▸ **What is needed**
Omit every image, and transcribe the remaining entries exactly as given.

■ ■ ■ ■ ■ ■ ■

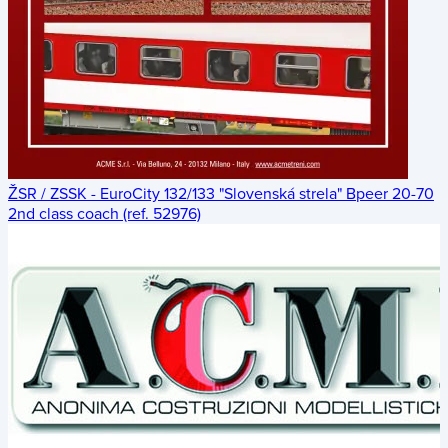
ŽSR / ZSSK - EuroCity 132/133 "Slovenská strela" Bpeer 20-70
2nd class coach (ref. 52976)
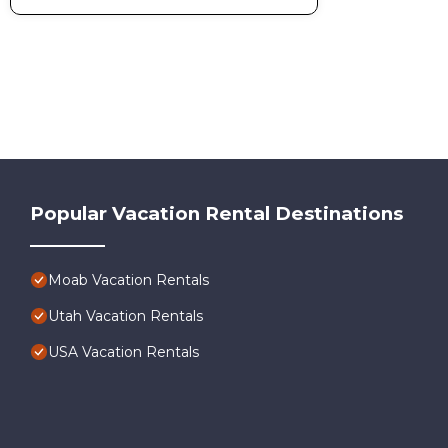
Popular Vacation Rental Destinations
Moab Vacation Rentals
Utah Vacation Rentals
USA Vacation Rentals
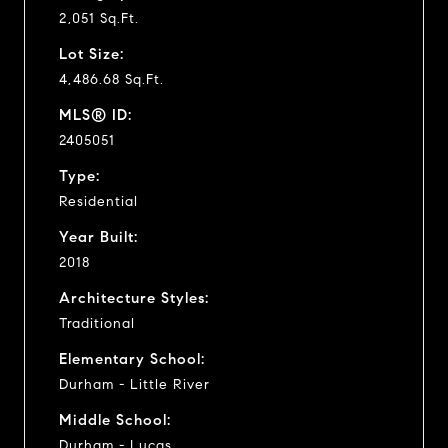
2,051 Sq.Ft.
Lot Size:
4,486.68 Sq.Ft.
MLS® ID:
2405051
Type:
Residential
Year Built:
2018
Architecture Styles:
Traditional
Elementary School:
Durham - Little River
Middle School:
Durham - Lucas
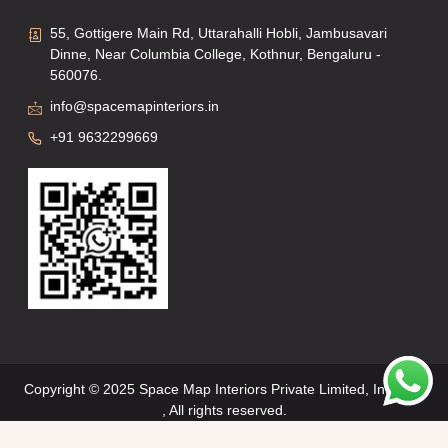
55, Gottigere Main Rd, Uttarahalli Hobli, Jambusavari
Dinne, Near Columbia College, Kothnur, Bengaluru -
560076.
info@spacemapinteriors.in
+91 9632299669
Copyright © 2025 Space Map Interiors Private Limited, Interiors
, All rights reserved.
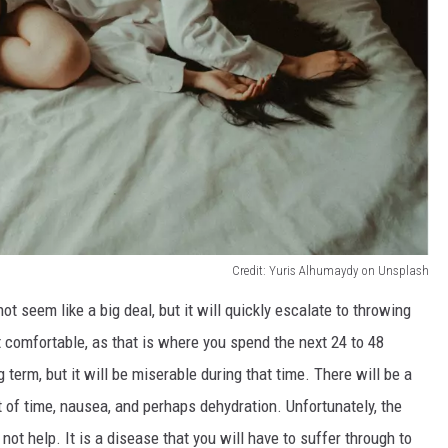
Credit: Yuris Alhumaydy on Unsplash
ot seem like a big deal, but it will quickly escalate to throwing
et comfortable, as that is where you spend the next 24 to 48
g term, but it
will be miserable
during that time
. There will be a
 of time, nausea, and perhaps dehydration. Unfortunately, the
not help. It is a disease that you will have to suffer through to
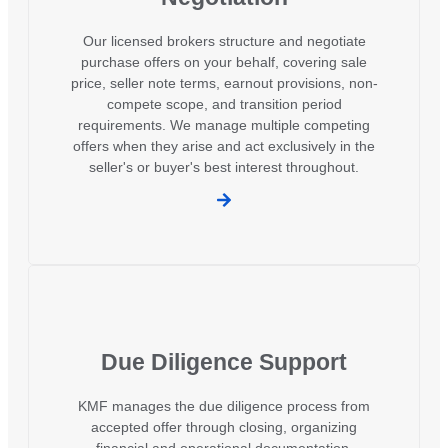
Our licensed brokers structure and negotiate
purchase offers on your behalf, covering sale
price, seller note terms, earnout provisions, non-
compete scope, and transition period
requirements. We manage multiple competing
offers when they arise and act exclusively in the
seller's or buyer's best interest throughout.
Due Diligence Support
KMF manages the due diligence process from
accepted offer through closing, organizing
financial and operational documentation,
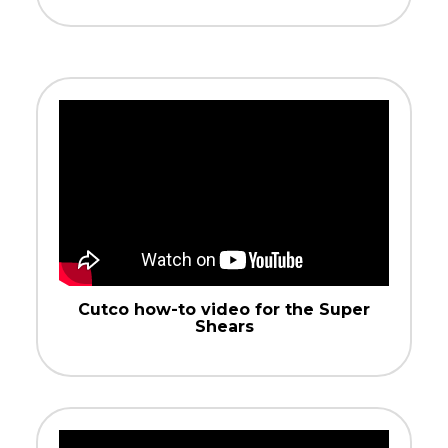
Cutco how-to video for the Super
Shears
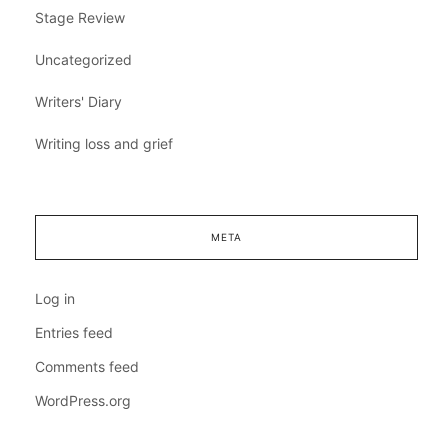
Stage Review
Uncategorized
Writers' Diary
Writing loss and grief
META
Log in
Entries feed
Comments feed
WordPress.org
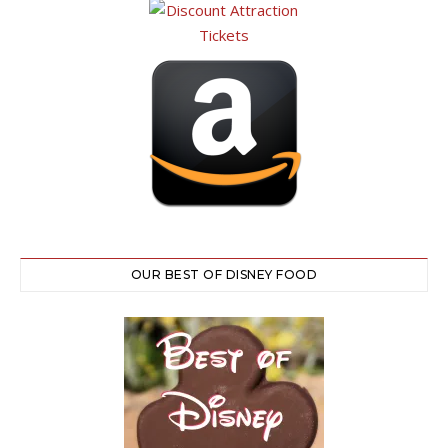
OUR BEST OF DISNEY FOOD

■ ■ ■ ■ ■ ■ ■

▸ **Solution for this exercise**
ŽSR / ZSSK - EuroCity 132/133 "Slovenská strela" Bpeer 20-70
2nd class coach (ref. 52976)
Popular Vacation Rental Destinations
Moab Vacation Rentals
Utah Vacation Rentals
USA Vacation Rentals
2,051 Sq.Ft.
Lot Size:
4,486.68 Sq.Ft.
MLS® ID:
2405051
Type:
Residential
Year Built:
2018
Architecture Styles:
Traditional
Elementary School:
Durham - Little River
Middle School:
Durham - Lucas
55, Gottigere Main Rd, Uttarahalli Hobli, Jambusavari
Dinne, Near Columbia College, Kothnur, Bengaluru -
560076.
info@spacemapinteriors.in
+91 9632299669
Copyright © 2025 Space Map Interiors Private Limited, Interiors
, All rights reserved.
Credit: Yuris Alhumaydy on Unsplash
ot seem like a big deal, but it will quickly escalate to throwing
et comfortable, as that is where you spend the next 24 to 48
g term, but it
will be miserable
during that time
. There will be a
 of time, nausea, and perhaps dehydration. Unfortunately, the
not help. It is a disease that you will have to suffer through to
Our licensed brokers structure and negotiate
purchase offers on your behalf, covering sale
price, seller note terms, earnout provisions, non-
compete scope, and transition period
requirements. We manage multiple competing
offers when they arise and act exclusively in the
seller's or buyer's best interest throughout.
Due Diligence Support
KMF manages the due diligence process from
accepted offer through closing, organizing
financial and operational documentation,
Cutco how-to video for the Super
Shears
Stage Review
Uncategorized
Writers' Diary
Writing loss and grief
META
Log in
Entries feed
Comments feed
WordPress.org
OUR BEST OF DISNEY FOOD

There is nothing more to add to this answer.